Simple, powerful, natural language searching.
ThisPlusThat captures the relationships between words. This goes far beyond sentiment analysis, or parts-of-speech tagging -- words, products, and locations are learned from context. Go ahead and try any person, place, or thing +/- some trait. You can average two people. Curious what Bill Gates is like without Microsoft? Try it!. In the background every idea is translated into a one vector, these vectors are added or subtracted, and then the words nearest to that vector are returned. You can also try out a list of comma-separated items like Old Navy, Banana Republic, Macy's, Louis Vuitton and ThisPlusThat.me will find the outlier.

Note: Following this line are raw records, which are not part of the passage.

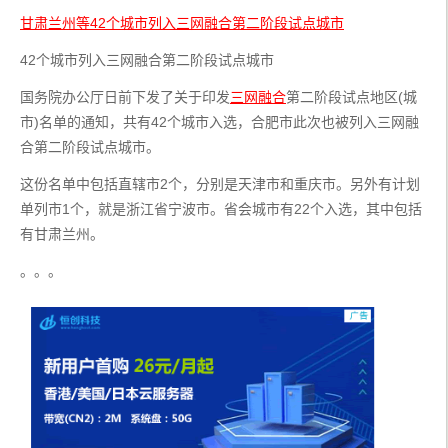
甘肃兰州等42个城市列入三网融合第二阶段试点城市
42个城市列入三网融合第二阶段试点城市
国务院办公厅日前下发了关于印发
三网融合
第二阶段试点地区(城
市)名单的通知，共有42个城市入选，合肥市此次也被列入三网融
合第二阶段试点城市。
这份名单中包括直辖市2个，分别是天津市和重庆市。另外有计划
单列市1个，就是浙江省宁波市。省会城市有22个入选，其中包括
有甘肃兰州。
。。。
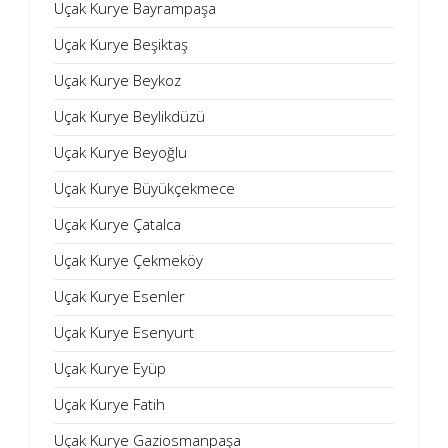
Uçak Kurye Bayrampaşa
Uçak Kurye Beşiktaş
Uçak Kurye Beykoz
Uçak Kurye Beylikdüzü
Uçak Kurye Beyoğlu
Uçak Kurye Büyükçekmece
Uçak Kurye Çatalca
Uçak Kurye Çekmeköy
Uçak Kurye Esenler
Uçak Kurye Esenyurt
Uçak Kurye Eyüp
Uçak Kurye Fatih
Uçak Kurye Gaziosmanpaşa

A vector is constructed for every word. A neural network (word2vec) translates every word into a thousand-dimensional vector and tries to guess the vectors that make up the surrounding sentence. Wrong guesses are then back-propagated through the neural network, updating the state of the network. Vectors are constructed using a neural network which -- given a word and a context -- tries to estimate what the rest of the sentence looks like. In this case, I've trained on the Wikipedia corpus, which allows ThisPlusThat to predict the relationships between encyclopedia articles. But this isn't limited to encyclopedic texts; you can of course apply this to employee resumes, item listings, or travel guides. Because words are quantified in a meaningful way, it's also fairly easy to give a list of products and pick the odd one out -- great for fraud dectection, for example!